In [2]:
import os, requests, torch, transformers, warnings
from PIL import Image
from torchvision import transforms
from io import BytesIO


ckpt_name = 'aehrc/mimic-cxr-report-gen-single'

cache_dir = '/scratch/pawsey0864/anicolson/checkpoints'

os.environ['TRANSFORMERS_CACHE'] = cache_dir
os.environ['HUGGINGFACE_HUB_CACHE'] = cache_dir

encoder_decoder = transformers.AutoModel.from_pretrained(ckpt_name, trust_remote_code=True, cache_dir=cache_dir)
tokenizer = transformers.PreTrainedTokenizerFast.from_pretrained(ckpt_name, cache_dir=cache_dir)
image_processor = transformers.AutoFeatureExtractor.from_pretrained(ckpt_name, cache_dir=cache_dir)

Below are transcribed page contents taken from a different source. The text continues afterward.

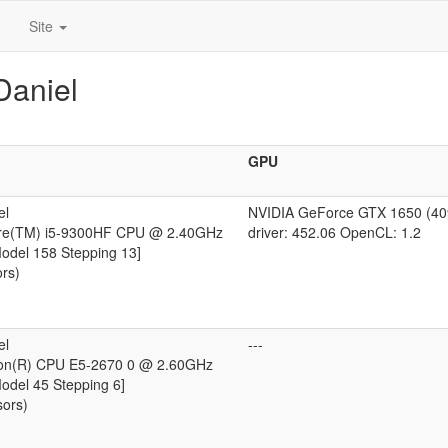
Site
Daniel
GPU
el
NVIDIA GeForce GTX 1650 (4
ore(TM) i5-9300HF CPU @ 2.40GHz
driver: 452.06 OpenCL: 1.2
Model 158 Stepping 13]
ors)
el
---
eon(R) CPU E5-2670 0 @ 2.60GHz
Model 45 Stepping 6]
sors)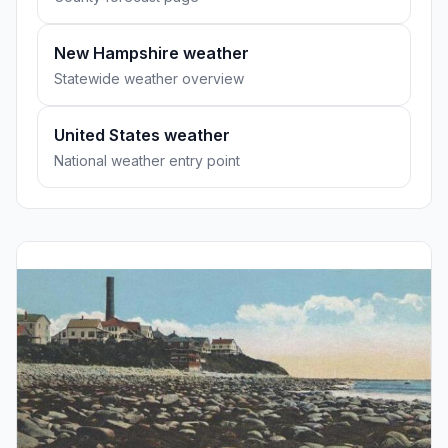
New Hampshire weather
Statewide weather overview
United States weather
National weather entry point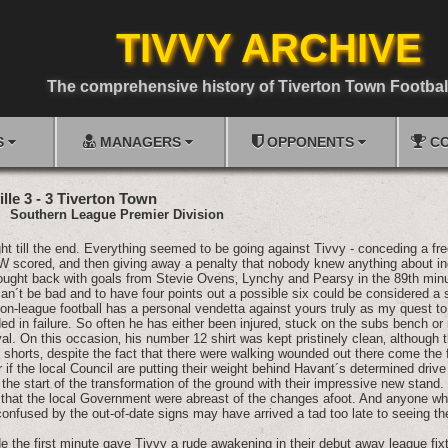
TIVVY ARCHIVE
The comprehensive history of Tiverton Town Footbal
S
MANAGERS
OPPONENTS
CO
lle 3 - 3 Tiverton Town
01
Southern League Premier Division
ight till the end. Everything seemed to be going against Tivvy - conceding a fre
 scored‚ and then giving away a penalty that nobody knew anything about inc
ought back with goals from Stevie Ovens‚ Lynchy and Pearsy in the 89th minute
n´t be bad and to have four points out a possible six could be considered a sa
on-league football has a personal vendetta against yours truly as my quest t
ed in failure. So often he has either been injured‚ stuck on the subs bench o
val. On this occasion‚ his number 12 shirt was kept pristinely clean‚ although
is shorts‚ despite the fact that there were walking wounded out there come the 
if the local Council are putting their weight behind Havant´s determined driv
the start of the transformation of the ground with their impressive new stand
e that the local Government were abreast of the changes afoot. And anyone w
nfused by the out-of-date signs may have arrived a tad too late to seeing the
e the first minute gave Tivvy a rude awakening in their debut away league fixtu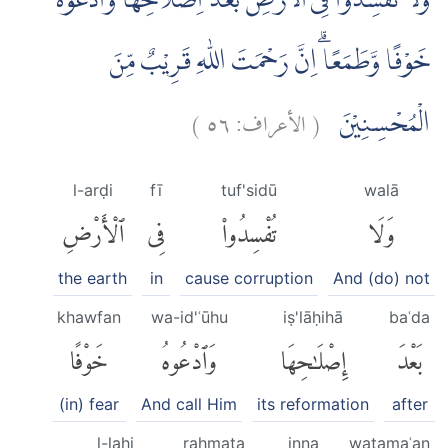
وَلَا تُفْسِدُوْا فِى الْاَرْضِ بَعْدَ اِصْلَاحِهَا وَادْعُوْهُ
خَوْفًا وَّطَمَعًاۗ اِنَّ رَحْمَتَ اللّٰهِ قَرِيْبٌ مِّنَ
)
٥٦
الأعراف:
(
الْمُحْسِنِيْنَ
l-arḍi
fī
tuf'sidū
walā
ٱلْأَرْضِ
فِى
تُفْسِدُوا۟
وَلَا
the earth
in
cause corruption
And (do) not
khawfan
wa-id'ʿūhu
iṣ'lāḥihā
baʿda
خَوْفًا
وَٱدْعُوهُ
إِصْلَٰحِهَا
بَعْدَ
(in) fear
And call Him
its reformation
after
l-lahi
raḥmata
inna
waṭamaʿan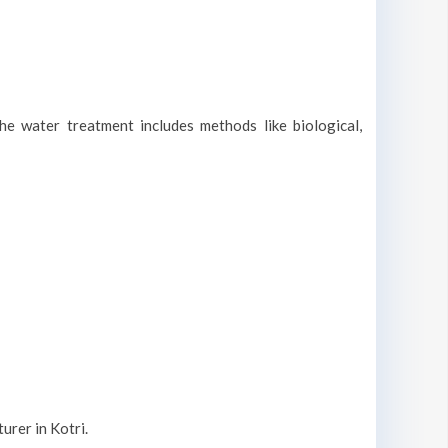
he water treatment includes methods like biological,
urer in Kotri.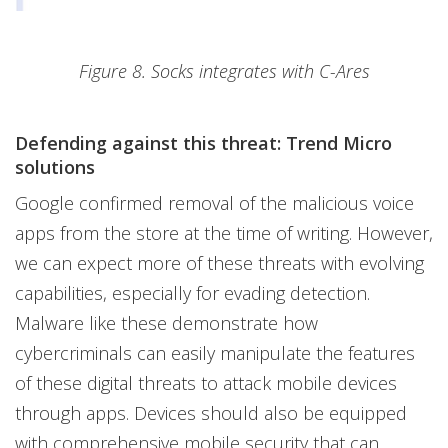
Figure 8. Socks integrates with C-Ares
Defending against this threat: Trend Micro
solutions
Google confirmed removal of the malicious voice
apps from the store at the time of writing. However,
we can expect more of these threats with evolving
capabilities, especially for evading detection.
Malware like these demonstrate how
cybercriminals can easily manipulate the features
of these digital threats to attack mobile devices
through apps. Devices should also be equipped
with comprehensive mobile security that can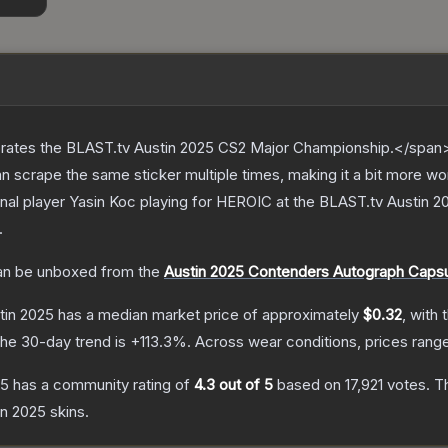
ates the BLAST.tv Austin 2025 CS2 Major Championship.</span><
scrape the same sticker multiple times, making it a bit more wo
onal player Yasin Koc playing for HEROIC at the BLAST.tv Austin
.
n be unboxed from the
Austin 2025 Contenders Autograph Caps
stin 2025
has a median market price of approximately
$0.32
, with 
he 30-day trend is
+
113.3
%.
Across wear conditions, prices ran
25
has a community rating of
4.3
out of 5
based on
17,921
votes
.
Th
tin 2025
skins.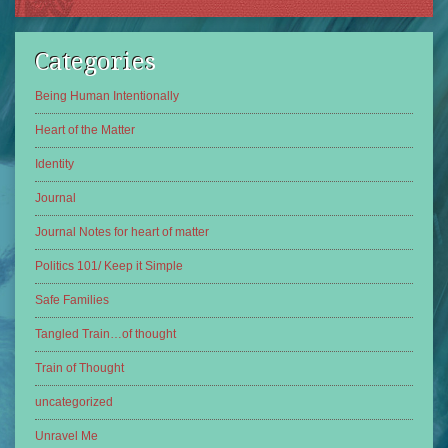
Categories
Being Human Intentionally
Heart of the Matter
Identity
Journal
Journal Notes for heart of matter
Politics 101/ Keep it Simple
Safe Families
Tangled Train…of thought
Train of Thought
uncategorized
Unravel Me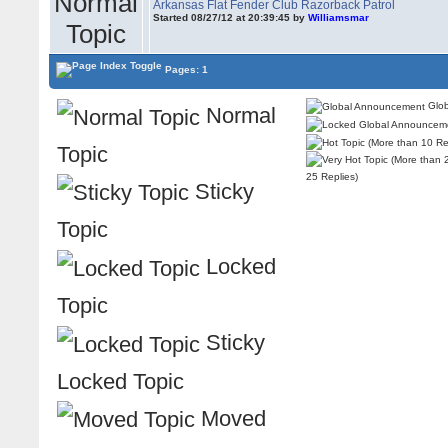
Arkansas Flat Fender Club Razorback Patrol
Started 08/27/12 at 20:39:45 by
Williamsmar
Pages: 1
Glob
Normal
Topic
25 Replies)
Sticky
Topic
Locked
Topic
Sticky
Locked Topic
Moved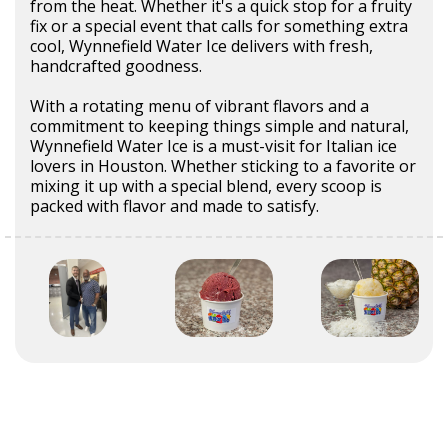
from the heat. Whether it's a quick stop for a fruity
fix or a special event that calls for something extra
cool, Wynnefield Water Ice delivers with fresh,
handcrafted goodness.
With a rotating menu of vibrant flavors and a
commitment to keeping things simple and natural,
Wynnefield Water Ice is a must-visit for Italian ice
lovers in Houston. Whether sticking to a favorite or
mixing it up with a special blend, every scoop is
packed with flavor and made to satisfy.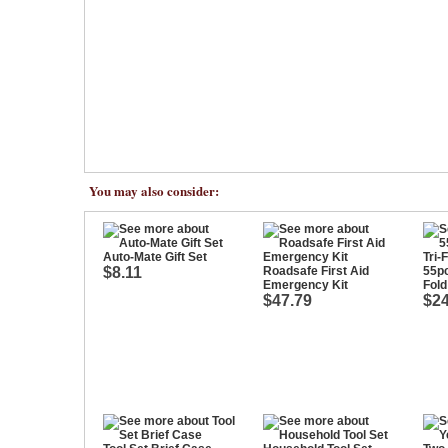
You may also consider:
Auto-Mate Gift Set
$8.11
Roadsafe First Aid
55pc
Emergency Kit
Fold
$47.79
$24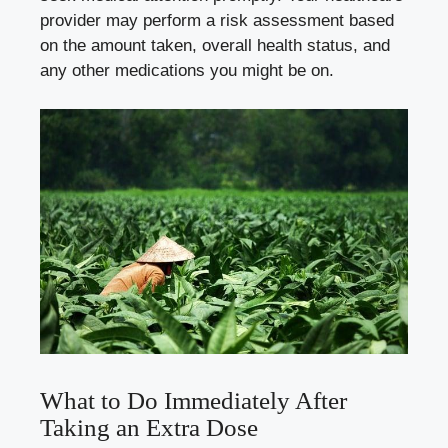
provider may perform a risk assessment based
on the amount taken, overall health status, and
any other medications you might be on.
What to Do Immediately After
Taking an Extra Dose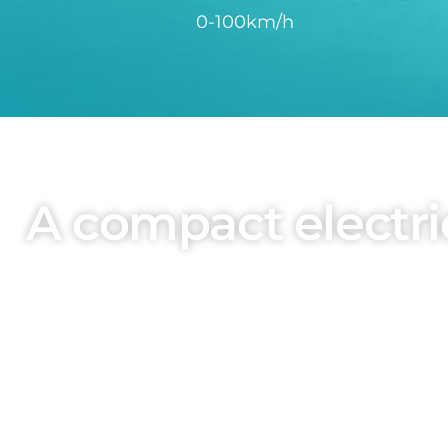
0-100km/h
A compact electric
The BYD ATTO 2 adopts the family design l
Wolfgang Egger. Short overhangs and powerful c
emph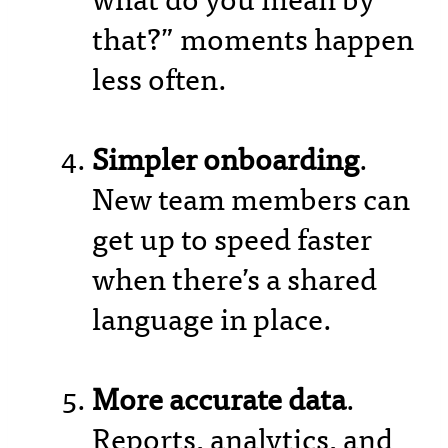
what do you mean by
that?” moments happen
less often.
Simpler onboarding
.
New team members can
get up to speed faster
when there’s a shared
language in place.
More accurate data
.
Reports, analytics, and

test_transforms = transforms.Compose(
    [
        transforms.Resize(size=image_processor.size['shortest_edge']),
        transforms.CenterCrop(size=[
            image_processor.size['shortest_edge'],
            image_processor.size['shortest_edge'],
        ]
        ),
        transforms.ToTensor(),
        transforms.Normalize(
            mean=image_processor.image_mean,
            std=image_processor.image_std,
        ),
    ]
)

  from .autonotebook import tqdm as notebook_tqdm
Explicitly passing a `revision` is encouraged when loading a model with custom code to ensure no malicious code has been contributed in a newer revision.


In [3]:
url = 'https://www.stritch.luc.edu/lumen/meded/radio/curriculum/IPM/PCM/86a_labelled.jpg'
response = requests.get(url)
image_a = Image.open(BytesIO(response.content))
image_a = image_a.convert('RGB')

url = 'https://prod-images-static.radiopaedia.org/images/566180/d527ff6fc1482161c9225345c4ab42_big_gallery.jpg'
response = requests.get(url)
image_b = Image.open(BytesIO(response.content))
image_b = image_b.convert('RGB')

image_a = test_transforms(image_a)
image_b = test_transforms(image_b)

images = torch.stack([image_a, image_b], dim=0)
images.shape


torch.Size([2, 3, 384, 384])

In [4]:
outputs = encoder_decoder.generate(
    pixel_values=images,
    special_token_ids=[tokenizer.sep_token_id],
    bos_token_id=tokenizer.bos_token_id,
    eos_token_id=tokenizer.eos_token_id,
    pad_token_id=tokenizer.pad_token_id,
    return_dict_in_generate=True,
    use_cache=True,
    max_length=256,
    num_beams=4,
)

findings, impression = encoder_decoder.split_and_decode_sections(
    outputs.sequences,
    [tokenizer.sep_token_id, tokenizer.eos_token_id],
    tokenizer,
)

In [5]:
for i, j in zip(findings, impression):
    print(f'Findings: {i}\nImpression: {j}\n')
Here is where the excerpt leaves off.